RFC-0270: Zircon Virtual Interrupt Signals | |
---|---|
Status | Accepted |
Areas |
|
Description | Proposes a new signal for virtual interrupt objects. |
Issues | |
Gerrit change | |
Authors | |
Reviewers | |
Date submitted (year-month-day) | 2025-04-02 |
Date reviewed (year-month-day) | 2025-04-16 |
Problem Statement
We need a better way to demultiplex shared interrupts and manage the acknowledged/unacknowledged state of virtual interrupts. See Extended Problem Statement section below for more detail.
Summary
This RFC proposes adding a new Zircon signal to virtual interrupt objects that remains asserted when the virtual interrupt object is in the "untriggered" state.
Background
Physical vs. Virtual Interrupts
Zircon interrupt objects come in two flavors, Physical interrupts, and Virtual interrupts.
Physical interrupt objects logically represent an interrupt signal delivered
through the system's interrupt controller, sometimes via a PCIe bus, and other
times directly to the controller via platform or SoC specific routing. In
contrast, virtual interrupt objects do not directly represent signals which
originate from non-CPU hardware. Instead, virtual interrupts are created by
programs in order to look like a physical interrupt, however they can only
become signaled when software calls zx_interrupt_trigger
on the object.
Custom waiting interfaces
Interrupt objects do not currently use the standard Zircon signaling system in
order to notify a client that an interrupt has been received. While they can be
bound to a port and deliver a port packet when an IRQ is received, and they can
be used to block a thread until an IRQ is received, they do not use the standard
zx_object_wait_one
/zx_object_wait_many
or zx_object_wait_async
syscalls
to achieve this behavior. Instead, users must use zx_interrupt_bind
to bind
an interrupt object to a port object if they wish to receive port packets, and
must use zx_interrupt_wait
if they want to block a thread. Only one logical
wait operation can be pending on an interrupt object at a time, arbitrary
numbers of wait operations are not supported. Once a thread has unblocked or a
port packet has been delivered, an interrupt needs to be "acknowledged" before
it can become signaled again.
When users are waiting for interrupts via zx_interrupt_wait
, an interrupt
becomes acknowledged the next time the user's thread blocks on the interrupt by
calling zx_interrupt_wait
again. When users bind their interrupt to a port
via zx_interrupt_bind
, they can acknowledge the interrupt by calling
zx_interrupt_ack
on the interrupt object, allowing a new port packet to be
delivered.
While this non-standard signaling interface is not the best thing in the world, and there is some desire to design a new interface which is compatible with the standard Zircon signaling machinery (in addition to addressing other pain points), a complete redesign of the Zircon interrupt APIs and transition to a new system would be a complicated undertaking, likely to take a significant amount of time and effort and is outside the limited scope of this proposal.

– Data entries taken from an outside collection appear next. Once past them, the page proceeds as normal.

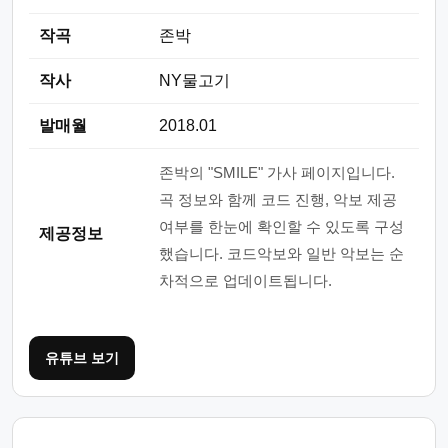
작곡
존박
작사
NY물고기
발매월
2018.01
존박의 "SMILE" 가사 페이지입니다.
곡 정보와 함께 코드 진행, 악보 제공
여부를 한눈에 확인할 수 있도록 구성
제공정보
했습니다. 코드악보와 일반 악보는 순
차적으로 업데이트됩니다.
유튜브 보기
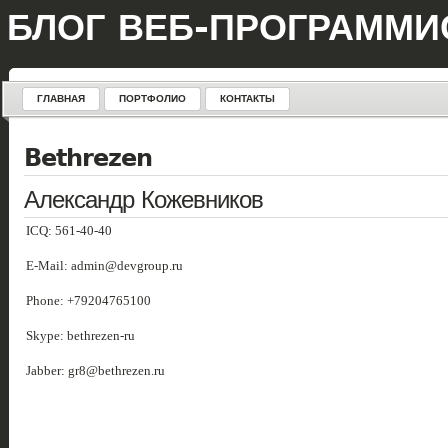
БЛОГ ВЕБ-ПРОГРАММИ
ГЛАВНАЯ
ПОРТФОЛИО
КОНТАКТЫ
Bethrezen
Александр Кожевников
ICQ: 561-40-40
E-Mail: admin@devgroup.ru
Phone: +79204765100
Skype: bethrezen-ru
Jabber: gr8@bethrezen.ru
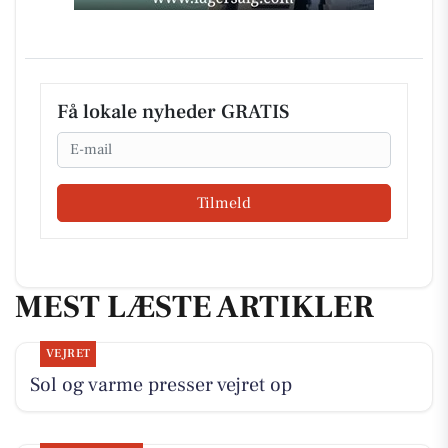
Få lokale nyheder GRATIS
Email
Tilmeld
MEST LÆSTE ARTIKLER
VEJRET
Sol og varme presser vejret op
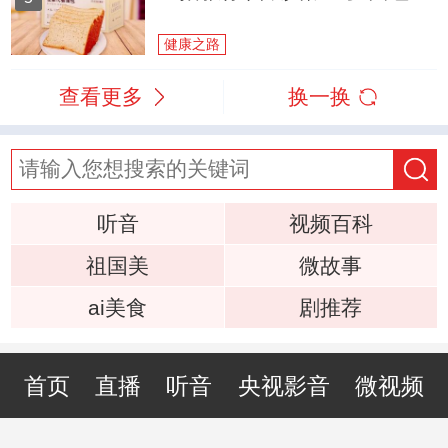
健康之路
查看更多
换一换
听音
视频百科
祖国美
微故事
ai美食
剧推荐
首页
直播
听音
央视影音
微视频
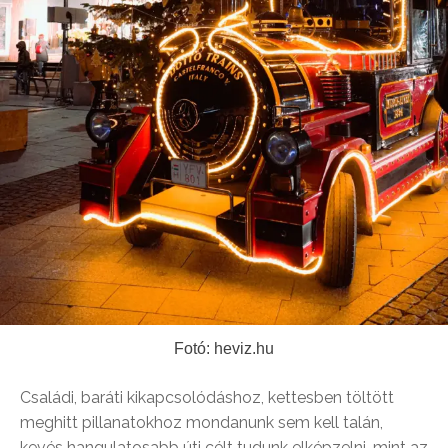
Fotó: heviz.hu
Családi, baráti kikapcsolódáshoz, kettesben töltött
meghitt pillanatokhoz mondanunk sem kell talán,
kevés hangulatosabb úti célt tudunk elképzelni, mint az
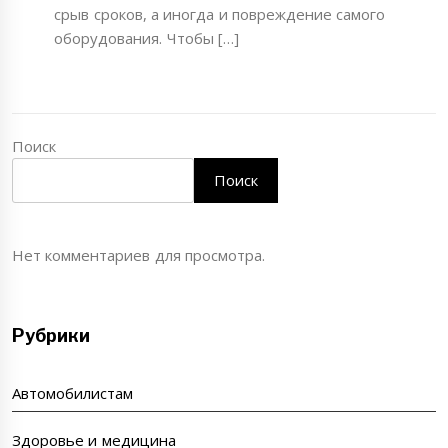
срыв сроков, а иногда и повреждение самого
оборудования. Чтобы […]
Поиск
Поиск
Нет комментариев для просмотра.
Рубрики
Автомобилистам
Здоровье и медицина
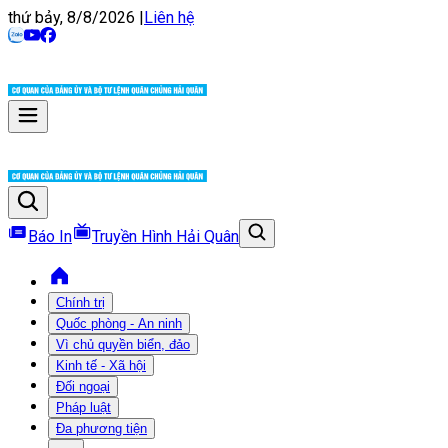
thứ bảy, 8/8/2026
|
Liên hệ
Báo In
Truyền Hình Hải Quân
Chính trị
Quốc phòng - An ninh
Vì chủ quyền biển, đảo
Kinh tế - Xã hội
Đối ngoại
Pháp luật
Đa phương tiện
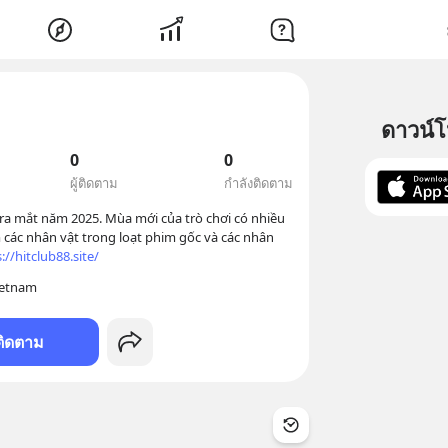
ดาวน์
0
0
ผู้ติดตาม
กำลังติดตาม
ra mắt năm 2025. Mùa mới của trò chơi có nhiều 
các nhân vật trong loạt phim gốc và các nhân 
://hitclub88.site/
Vietnam
ติดตาม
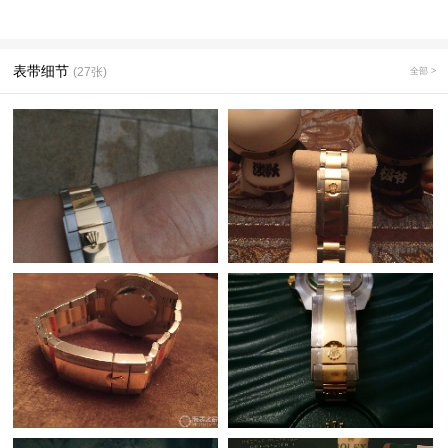
表带细节
(27张)
全部 >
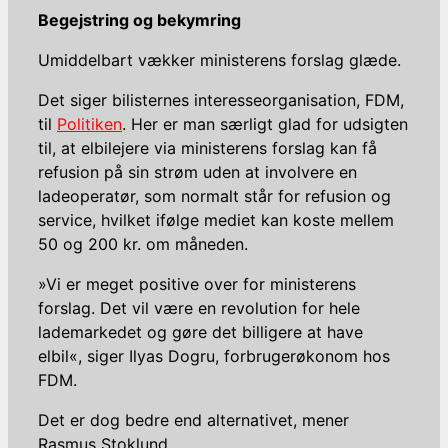
Begejstring og bekymring
Umiddelbart vækker ministerens forslag glæde.
Det siger bilisternes interesseorganisation, FDM,
til
Politiken
. Her er man særligt glad for udsigten
til, at elbilejere via ministerens forslag kan få
refusion på sin strøm uden at involvere en
ladeoperatør, som normalt står for refusion og
service, hvilket ifølge mediet kan koste mellem
50 og 200 kr. om måneden.
»Vi er meget positive over for ministerens
forslag. Det vil være en revolution for hele
lademarkedet og gøre det billigere at have
elbil«, siger Ilyas Dogru, forbrugerøkonom hos
FDM.
Det er dog bedre end alternativet, mener
Rasmus Stoklund.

The Purpose of Virtual Interrupts
Virtual Interrupts serve two primary purposes in Fuchsia, both stemming from the same motivation. These are testing, and demultiplexing.
Because drivers need to use the special waiting interfaces used by interrupt objects, it is difficult to easily substitute a different kernel object (perhaps an Event) for an Interrupt object and have the driver code "just work". This presents an issue when writing driver tests where the test environment wants to mock hardware. There is no physical interrupt that can be provided to the driver, and even if there was, controlling such a thing for any given test is likely to be difficult and very target specific.
Instead, tests can use a Virtual Interrupt object. From a driver consumer's point of view, they use the same API and are basically indistinguishable allowing the code to be tested without needing any special case code which is aware of the difference between a testing environment and a real environment.
A similar situation can arise when an individual interrupt needs to be demultiplexed. Consider a driver for an external chip which needs to raise an interrupt. We'd like to have a single driver for the external chip, independent of the specific SoC used in a particular product which makes use of the external chip. The chip may have an IRQ signal which is connected to the SoC. This IRQ signal in some SoC designs might be routed directly to the SoC's interrupt controller, meaning that a dedicated physical interrupt can be instantiated and passed to the driver during initialization. Provided that managing the interrupt only requires interaction with the system's interrupt controller, the kernel can directly manage the IRQ via the physical interrupt object.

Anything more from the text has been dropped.